** Exercise brief **
From the entries, copy every line that carries the string "Wild".

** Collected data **
____________

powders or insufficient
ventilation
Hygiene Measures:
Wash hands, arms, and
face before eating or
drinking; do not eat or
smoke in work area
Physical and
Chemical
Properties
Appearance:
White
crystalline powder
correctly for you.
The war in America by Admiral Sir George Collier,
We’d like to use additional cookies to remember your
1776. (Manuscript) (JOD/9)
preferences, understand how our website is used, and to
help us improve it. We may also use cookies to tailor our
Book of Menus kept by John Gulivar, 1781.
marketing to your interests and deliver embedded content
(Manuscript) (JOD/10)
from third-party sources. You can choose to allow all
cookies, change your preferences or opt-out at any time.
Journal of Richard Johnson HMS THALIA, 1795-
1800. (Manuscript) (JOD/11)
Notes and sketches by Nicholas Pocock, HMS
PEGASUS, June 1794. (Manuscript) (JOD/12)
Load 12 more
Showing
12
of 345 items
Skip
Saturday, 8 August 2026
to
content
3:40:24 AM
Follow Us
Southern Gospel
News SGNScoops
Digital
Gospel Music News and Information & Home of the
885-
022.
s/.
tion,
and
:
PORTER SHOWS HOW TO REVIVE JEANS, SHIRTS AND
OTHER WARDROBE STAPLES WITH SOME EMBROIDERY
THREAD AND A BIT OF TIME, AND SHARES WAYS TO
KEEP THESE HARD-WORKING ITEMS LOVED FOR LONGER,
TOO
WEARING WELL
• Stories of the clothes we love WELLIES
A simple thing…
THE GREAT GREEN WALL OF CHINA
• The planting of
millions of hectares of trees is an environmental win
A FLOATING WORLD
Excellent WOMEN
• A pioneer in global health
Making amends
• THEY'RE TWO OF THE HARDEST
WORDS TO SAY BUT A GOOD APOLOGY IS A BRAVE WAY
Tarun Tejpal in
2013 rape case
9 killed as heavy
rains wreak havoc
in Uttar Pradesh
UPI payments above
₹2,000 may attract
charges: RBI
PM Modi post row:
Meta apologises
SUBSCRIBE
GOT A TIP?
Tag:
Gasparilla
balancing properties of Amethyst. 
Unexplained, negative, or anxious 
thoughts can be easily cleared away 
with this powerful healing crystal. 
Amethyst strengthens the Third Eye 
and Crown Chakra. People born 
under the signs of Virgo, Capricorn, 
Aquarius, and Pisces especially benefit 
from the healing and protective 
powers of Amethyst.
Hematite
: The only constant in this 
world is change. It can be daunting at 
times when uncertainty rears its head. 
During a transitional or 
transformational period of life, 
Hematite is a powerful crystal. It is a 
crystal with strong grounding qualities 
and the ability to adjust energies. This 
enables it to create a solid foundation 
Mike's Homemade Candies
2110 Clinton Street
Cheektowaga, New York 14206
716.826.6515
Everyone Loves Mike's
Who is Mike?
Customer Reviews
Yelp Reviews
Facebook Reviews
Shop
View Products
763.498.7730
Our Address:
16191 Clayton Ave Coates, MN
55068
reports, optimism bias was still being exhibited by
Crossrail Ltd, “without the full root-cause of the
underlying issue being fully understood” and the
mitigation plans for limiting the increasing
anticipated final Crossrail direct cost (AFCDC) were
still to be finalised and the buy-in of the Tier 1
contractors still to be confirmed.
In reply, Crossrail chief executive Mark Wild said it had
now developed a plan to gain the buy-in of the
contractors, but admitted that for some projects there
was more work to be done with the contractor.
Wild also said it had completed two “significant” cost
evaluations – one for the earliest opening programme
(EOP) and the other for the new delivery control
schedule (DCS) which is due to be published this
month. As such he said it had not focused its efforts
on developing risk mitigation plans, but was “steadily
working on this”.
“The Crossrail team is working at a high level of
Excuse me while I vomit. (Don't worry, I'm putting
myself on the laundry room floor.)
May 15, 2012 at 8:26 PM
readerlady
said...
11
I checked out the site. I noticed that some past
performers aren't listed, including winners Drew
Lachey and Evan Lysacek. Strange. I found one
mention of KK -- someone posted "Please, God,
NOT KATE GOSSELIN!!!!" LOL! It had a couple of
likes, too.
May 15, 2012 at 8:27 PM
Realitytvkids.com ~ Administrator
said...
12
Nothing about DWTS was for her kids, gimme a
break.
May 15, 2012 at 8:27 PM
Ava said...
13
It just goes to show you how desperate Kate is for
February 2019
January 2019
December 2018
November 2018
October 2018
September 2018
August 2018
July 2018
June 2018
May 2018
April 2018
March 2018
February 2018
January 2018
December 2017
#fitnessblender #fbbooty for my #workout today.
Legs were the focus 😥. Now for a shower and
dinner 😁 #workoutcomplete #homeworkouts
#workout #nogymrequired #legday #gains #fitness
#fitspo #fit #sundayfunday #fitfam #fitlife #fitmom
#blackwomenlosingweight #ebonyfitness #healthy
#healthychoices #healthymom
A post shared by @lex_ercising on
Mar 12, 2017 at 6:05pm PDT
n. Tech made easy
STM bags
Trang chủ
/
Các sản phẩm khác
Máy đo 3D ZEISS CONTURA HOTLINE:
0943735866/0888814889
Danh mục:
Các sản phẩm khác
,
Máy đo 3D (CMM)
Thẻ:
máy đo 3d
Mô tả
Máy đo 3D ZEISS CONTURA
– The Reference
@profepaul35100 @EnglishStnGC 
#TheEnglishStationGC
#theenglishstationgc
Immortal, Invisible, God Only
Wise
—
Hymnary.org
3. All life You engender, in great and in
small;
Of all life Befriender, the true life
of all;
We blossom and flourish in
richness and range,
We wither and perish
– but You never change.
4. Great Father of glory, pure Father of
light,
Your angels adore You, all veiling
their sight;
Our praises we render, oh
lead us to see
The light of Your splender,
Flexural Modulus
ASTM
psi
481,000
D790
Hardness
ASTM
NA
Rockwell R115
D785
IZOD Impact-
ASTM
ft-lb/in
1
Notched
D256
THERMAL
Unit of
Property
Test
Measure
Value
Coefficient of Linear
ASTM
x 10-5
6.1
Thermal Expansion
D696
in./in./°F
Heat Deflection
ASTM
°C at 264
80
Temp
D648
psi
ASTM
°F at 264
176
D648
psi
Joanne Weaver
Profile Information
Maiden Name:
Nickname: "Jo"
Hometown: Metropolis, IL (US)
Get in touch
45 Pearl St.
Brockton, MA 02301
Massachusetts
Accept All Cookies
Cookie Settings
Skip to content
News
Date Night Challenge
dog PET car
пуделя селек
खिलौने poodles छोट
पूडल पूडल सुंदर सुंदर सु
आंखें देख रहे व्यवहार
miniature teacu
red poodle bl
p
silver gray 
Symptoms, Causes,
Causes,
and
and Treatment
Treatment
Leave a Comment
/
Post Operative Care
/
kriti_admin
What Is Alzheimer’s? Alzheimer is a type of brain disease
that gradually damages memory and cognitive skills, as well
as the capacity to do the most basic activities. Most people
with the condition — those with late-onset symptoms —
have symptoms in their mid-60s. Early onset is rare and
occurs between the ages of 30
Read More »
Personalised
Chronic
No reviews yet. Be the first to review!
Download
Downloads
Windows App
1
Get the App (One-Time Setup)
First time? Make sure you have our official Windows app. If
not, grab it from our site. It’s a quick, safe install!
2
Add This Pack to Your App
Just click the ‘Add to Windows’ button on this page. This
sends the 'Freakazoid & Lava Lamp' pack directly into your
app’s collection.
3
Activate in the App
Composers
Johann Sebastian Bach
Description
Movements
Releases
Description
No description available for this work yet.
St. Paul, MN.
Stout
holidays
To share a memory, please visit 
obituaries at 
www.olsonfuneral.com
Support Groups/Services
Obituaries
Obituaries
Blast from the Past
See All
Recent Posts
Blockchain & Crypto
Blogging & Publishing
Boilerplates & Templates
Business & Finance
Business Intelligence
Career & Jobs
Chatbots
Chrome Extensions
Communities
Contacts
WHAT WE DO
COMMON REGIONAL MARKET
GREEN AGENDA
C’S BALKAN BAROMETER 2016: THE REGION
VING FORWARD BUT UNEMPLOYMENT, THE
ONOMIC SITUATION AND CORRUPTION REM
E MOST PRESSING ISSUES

____________

** Written reply **
In reply, Crossrail chief executive Mark Wild said it had
Wild also said it had completed two “significant” cost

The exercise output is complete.